HSPA+ Multiflow Lets Your Phone Talk to Two Towers at Once

With Mobile World Congress just around the corner, we're expecting a deluge of smartphones and tablets to be unveiled in the next couple of weeks. However, MWC isn't just about phones, it's about all things mobile. As such, Nokia Siemens has plans to show off something else entirely at at the conferences.

The company yesterday unveiled HSPA+ Multiflow, a technology that allows your phone to talk to two cell phone towers at once. HSPA+ Multiflow means that when located close to the edge of a mobile base station's cell, your phone can connect to a second base station serving a neighboring cell enabling a second path for data to reach the device. The feature promises to make more efficient use of networks' resources while delivering up to double the data speed and 50 percent faster responses when compared to existing HSPA+ networks.

"With 100 million smart devices being added every month, we see a consequent increase in 'smart' applications that make use of their advanced capabilities. Not only is network traffic rising dramatically, much of it is also unpredictable in nature, and this can impact user experience," said Keith Sutton, head of the WCDMA business line for Nokia Siemens Networks. "This is where HSPA+ Multiflow helps operators – it reduces imbalances that typically occur in network resource usage, and increases HSPA+ speed and capacity."

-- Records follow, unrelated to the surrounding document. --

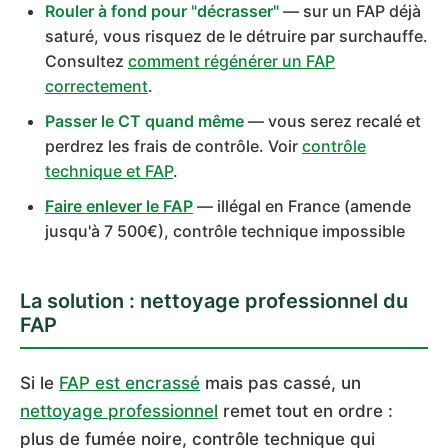
Rouler à fond pour "décrasser"
— sur un FAP déjà
saturé, vous risquez de le détruire par surchauffe.
Consultez
comment régénérer un FAP
correctement
.
Passer le CT quand même
— vous serez recalé et
perdrez les frais de contrôle. Voir
contrôle
technique et FAP
.
Faire enlever le FAP
— illégal en France (amende
jusqu'à 7 500€), contrôle technique impossible
La solution : nettoyage professionnel du
FAP
Si le
FAP est encrassé
mais pas cassé, un
nettoyage professionnel
remet tout en ordre :
plus de fumée noire, contrôle technique qui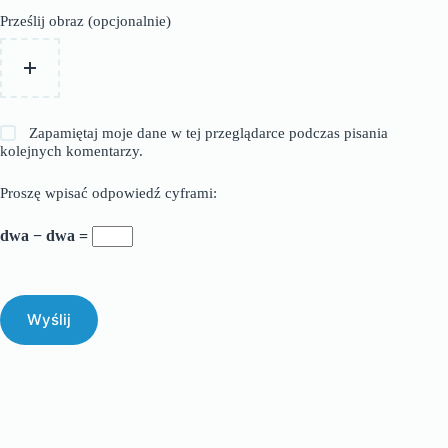
Prześlij obraz (opcjonalnie)
Zapamiętaj moje dane w tej przeglądarce podczas pisania
kolejnych komentarzy.
Proszę wpisać odpowiedź cyframi:
dwa − dwa =
Wyślij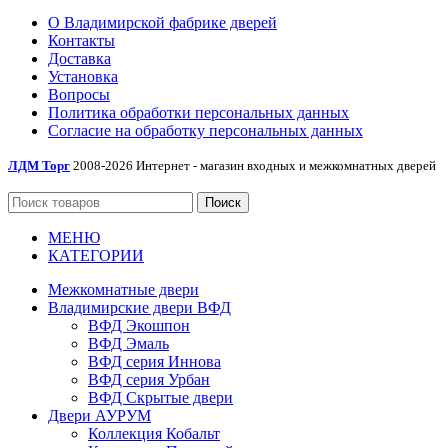
О Владимирской фабрике дверей
Контакты
Доставка
Установка
Вопросы
Политика обработки персональных данных
Согласие на обработку персональных данных
ЛДМ Торг
2008-2026 Интернет - магазин входных и межкомнатных дверей
Поиск
МЕНЮ
КАТЕГОРИИ
Межкомнатные двери
Владимирские двери ВФД
ВФД Экошпон
ВФД Эмаль
ВФД серия Иннова
ВФД серия Урбан
ВФД Скрытые двери
Двери АУРУМ
Коллекция Кобальт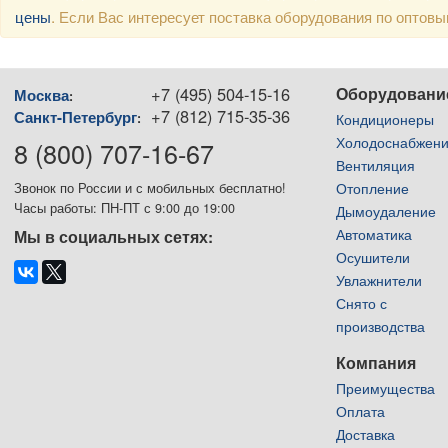
цены
. Если Вас интересует поставка оборудования по оптов
+7 (495) 504-15-16
Оборудовани
Москва
:
+7 (812) 715-35-36
Санкт-Петербург
:
Кондиционеры
Холодоснабжен
8 (800) 707-16-67
Вентиляция
Отопление
Звонок по России и с мобильных бесплатно!
Часы работы: ПН-ПТ с 9:00 до 19:00
Дымоудаление
Автоматика
Мы в социальных сетях:
Осушители
Увлажнители
Снято с
производства
Компания
Преимущества
Оплата
Доставка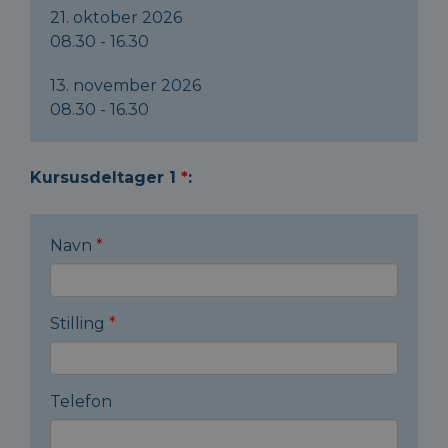
21. oktober 2026
08.30 - 16.30
13. november 2026
08.30 - 16.30
Kursusdeltager 1
*
:
Navn
*
Stilling
*
Telefon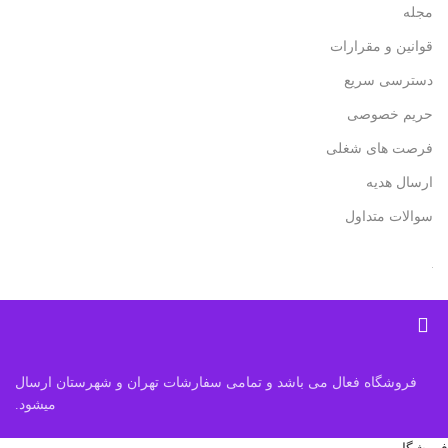
مجله
قوانین و مقرارات
دسترسی سریع
حریم خصوصی
فرصت های شغلی
ارسال هدیه
سوالات متداول
فروشگاه فعال می باشد و تمامی سفارشات تهران و شهرستان ارسال
میشود.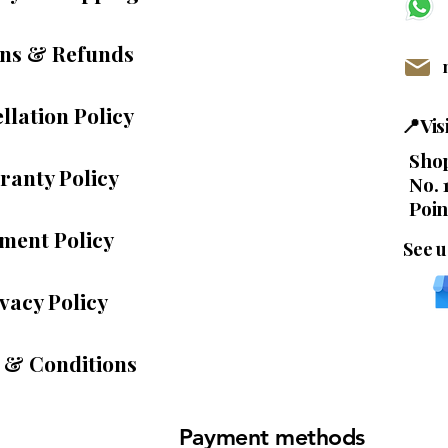
ns & Refunds
llation Policy
📍Vi
Shop
ranty Policy
No. 
Poin
ment Policy
See u
vacy Policy
 & Conditions
Payment methods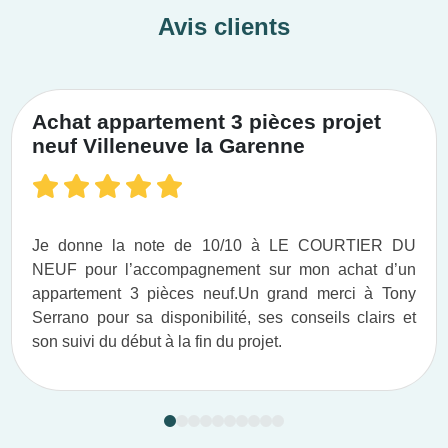
Avis clients
Achat appartement 3 pièces projet
neuf Villeneuve la Garenne
Je donne la note de 10/10 à LE COURTIER DU
NEUF pour l’accompagnement sur mon achat d’un
appartement 3 pièces neuf.​ Un grand merci à Tony
Serrano pour sa disponibilité, ses conseils clairs et
son suivi du début à la fin du projet.​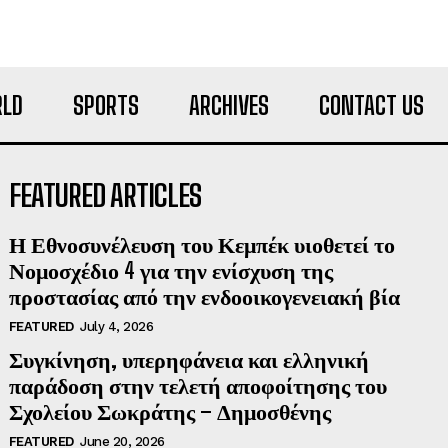
LD
SPORTS
ARCHIVES
CONTACT US
FEATURED ARTICLES
Η Εθνοσυνέλευση του Κεμπέκ υιοθετεί το
Νομοσχέδιο 4 για την ενίσχυση της
προστασίας από την ενδοοικογενειακή βία
FEATURED
July 4, 2026
Συγκίνηση, υπερηφάνεια και ελληνική
παράδοση στην τελετή αποφοίτησης του
Σχολείου Σωκράτης – Δημοσθένης
FEATURED
June 20, 2026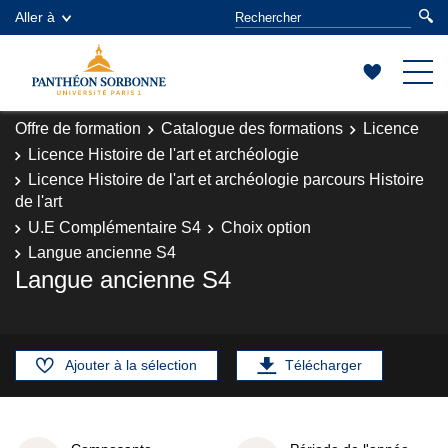
Aller à
Offre de formation
Catalogue des formations
Licence
Licence Histoire de l'art et archéologie
Licence Histoire de l'art et archéologie parcours Histoire
de l'art
U.E Complémentaire S4
Choix option
Langue ancienne S4
Langue ancienne S4
Ajouter à la sélection
Télécharger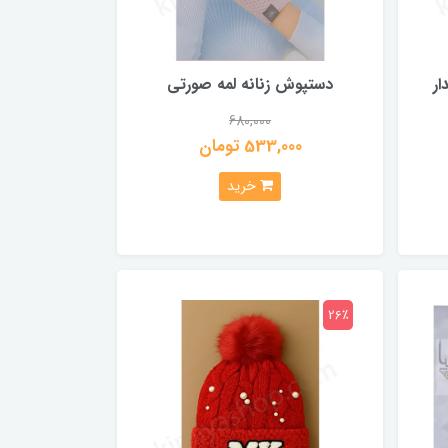
ار
دستپوش زنانه لمه صورتی
680,000
533,000 تومان
خرید
26٪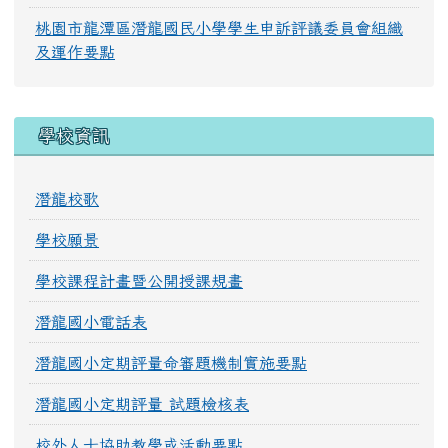
桃園市龍潭區潛龍國民小學學生申訴評議委員會組織
及運作要點
學校資訊
潛龍校歌
學校願景
學校課程計畫暨公開授課規畫
潛龍國小電話表
潛龍國小定期評量命審題機制實施要點
潛龍國小定期評量 試題檢核表
校外人士協助教學或活動要點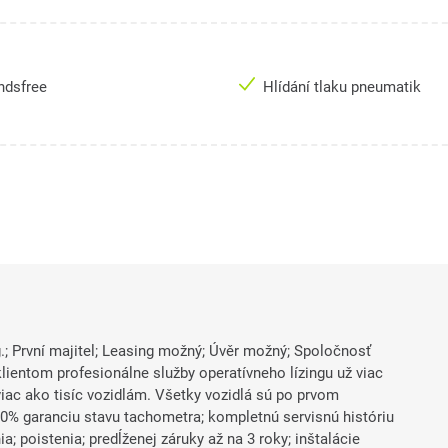
ndsfree
Hlídání tlaku pneumatik
; První majitel; Leasing možný; Úvěr možný; Spoločnosť
lientom profesionálne služby operatívneho lízingu už viac
iac ako tisíc vozidlám. Všetky vozidlá sú po prvom
0% garanciu stavu tachometra; kompletnú servisnú históriu
a; poistenia; predĺženej záruky až na 3 roky; inštalácie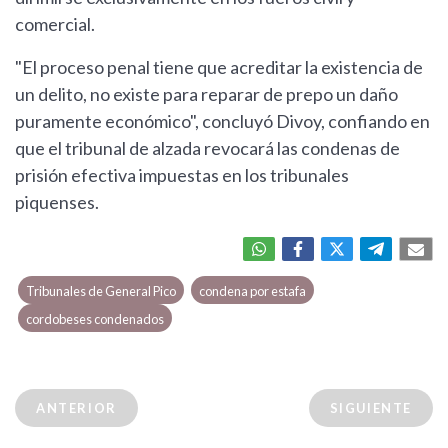
comercial.
"El proceso penal tiene que acreditar la existencia de
un delito, no existe para reparar de prepo un daño
puramente económico", concluyó Divoy, confiando en
que el tribunal de alzada revocará las condenas de
prisión efectiva impuestas en los tribunales
piquenses.
Tribunales de General Pico
condena por estafa
cordobeses condenados
ANTERIOR
SIGUIENTE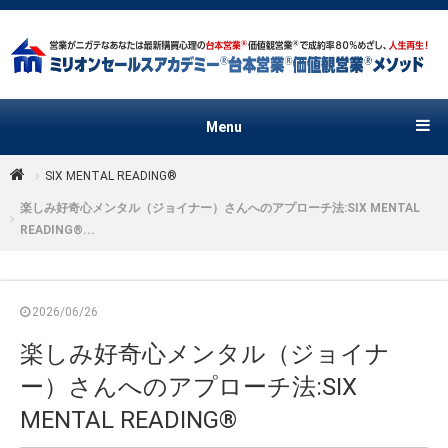
Menu
SIX MENTAL READING®︎
楽しみ好奇心メンタル（ジョイナー）さんへのアプローチ法:SIX MENTAL
READING®...
2026/06/26
楽しみ好奇心メンタル（ジョイナ
ー）さんへのアプローチ法:SIX
MENTAL READING®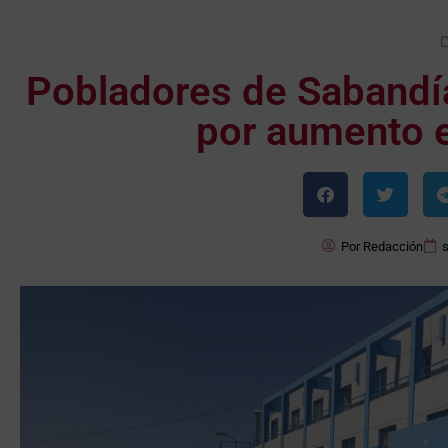
Pobladores de Sabandía
por aumento e
Por
Redacción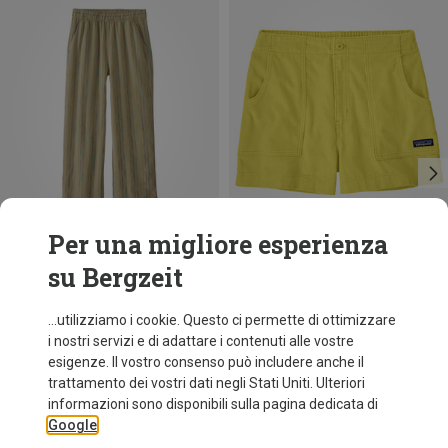
Per una migliore esperienza
su Bergzeit
Risparmi 39%
Risparmi 30%
...utilizziamo i cookie. Questo ci permette di ottimizzare
i nostri servizi e di adattare i contenuti alle vostre
esigenze. Il vostro consenso può includere anche il
trattamento dei vostri dati negli Stati Uniti. Ulteriori
informazioni sono disponibili sulla pagina dedicata di
Google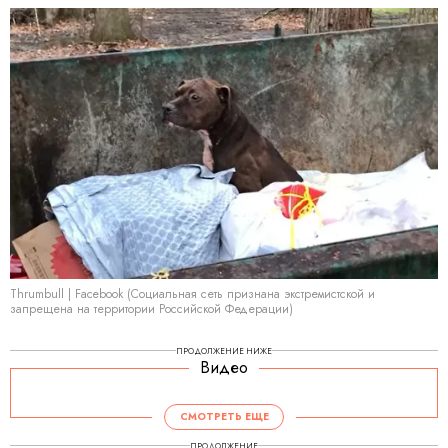
Thrumbull | Facebook (Социальная сеть признана экстремистской и
запрещена на территории Российской Федерации)
ПРОДОЛЖЕНИЕ НИЖЕ
Видео
СМОТРЕТЬ ЕЩЕ
ПРОДОЛЖЕНИЕ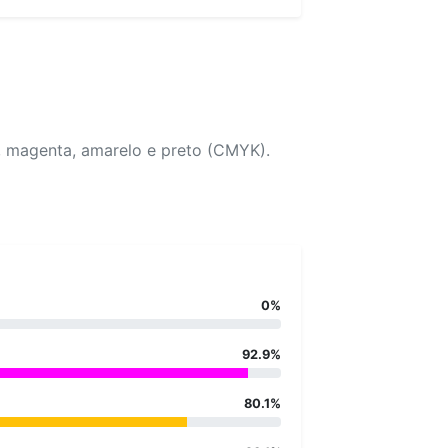
, magenta, amarelo e preto (CMYK).
0%
92.9%
80.1%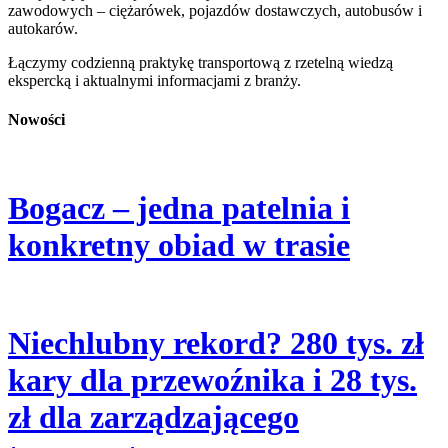
zawodowych – ciężarówek, pojazdów dostawczych, autobusów i
autokarów.
Łączymy codzienną praktykę transportową z rzetelną wiedzą
ekspercką i aktualnymi informacjami z branży.
Nowości
Bogacz – jedna patelnia i
konkretny obiad w trasie
Niechlubny rekord? 280 tys. zł
kary dla przewoźnika i 28 tys.
zł dla zarządzającego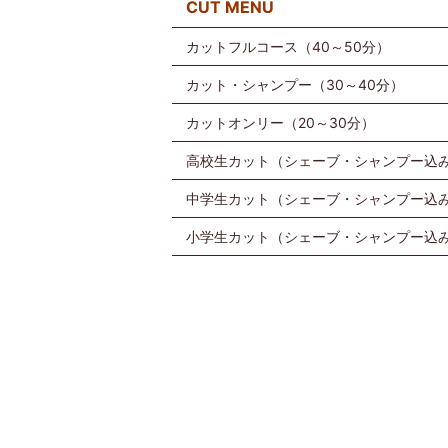
CUT MENU
カットフルコース（40～50分）
カット・シャンプー（30～40分）
カットオンリー（20～30分）
高校生カット（シェーブ・シャンプー込み
中学生カット（シェーブ・シャンプー込み
小学生カット（シェーブ・シャンプー込み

Nokia Siemens is planning a live demonstration for MWC attendees. This will be based on Nokia Siemens Networks' commercial Single RAN offering and Qualcomm's prototype USB dongles. Nokia Siemens said in a release today that it expects HSPA+ Multiflow to be 3GPP standardized by mid 2012 and available commercially from Nokia Siemens Networks by second half of 2013.

Follow @JaneMcEntegart on Twitter for the latest news.      

  • abel2
    While this technology sounds nice, until service providers actually increase the number or capacity of towers, this just seems like a potential burden. Of course when they do increase the number of towers, their rates will go up.

    Looks like a double-edged sword to me.
  • TwoDigital
    Is this "new" just for data or just for the TDMA/GSM users out there? Voice CDMA is BUILT around redundant signals on multiple towers. I helped build the CDMA network in 3 of the 10 largest U.S. CDMA metro markets between 1996 and 2000... Find the CDMA spec (wikipedia even?) and look up "multipath." It's one of the biggest advantages of CDMA over TDMA/GSM for voice calls.
  • Lekko
    How does this affect battery life? Wouldn't using two simultaneous 4G radios drain your battery twice as fast? Also, using it as a repeater would just eat batteries for no benefit to the person whose phone is being converted into a mini repeater tower.
  • freggo
    A few days ago we had an article telling us how we are running out of bandwidth.
    Now we get photos that tie up 2 towers -and frequency bands- at the same time.

    Somehow my logic processor is beginning to overheat. :-)

  • Funny that CDMA has been doing this since the 90s... but GSM is an older standard. DO-Advanced from Qualcomm also does EVDO (3G) data load sharing between towers-- ALL CDMA phone connect to multiple towers simultaneously already-- and always have.
  • TheKurrgan
    This concept is not as bad as it sounds from a tower utilization perspective. The WCDMA standard is wasteful in spectrum terms, so this will actually help make up for it. Since it will be splitting the load, it would be easy to use this to throttle a phone to a neighboring tower that may not be as busy, while not diminishing overly much the quality of service. However, in situations where towers are ALL full, the effect will be minimal. Ala, San Francisco / New York.
    This is all just a band-aid any way. GSM carriers in north america have completely missed the first LTE boat, which is the future of wireless. That said, it is also royally screwed in north america as the spectrum is so heavily divided, and there isnt even a standardization of the exact technology being used.
    Thus, LTE will be more fragmented than any other wireless standard in the US, and as such will likely end up with Verizon owning the market by attrition from others having not jumped in early.
    That doesnt benefit us as consumers however.
    Frankly, as much as I am opposed to this, cellular networks need to be controlled by a single body at the spectrum level, and let the carriers do what they need to in order to provide service and still be competitive. With even 4 big carriers all trying to use a very limited amount of spectrum, serving large metropolitan areas well is hard, especially with WCDMA.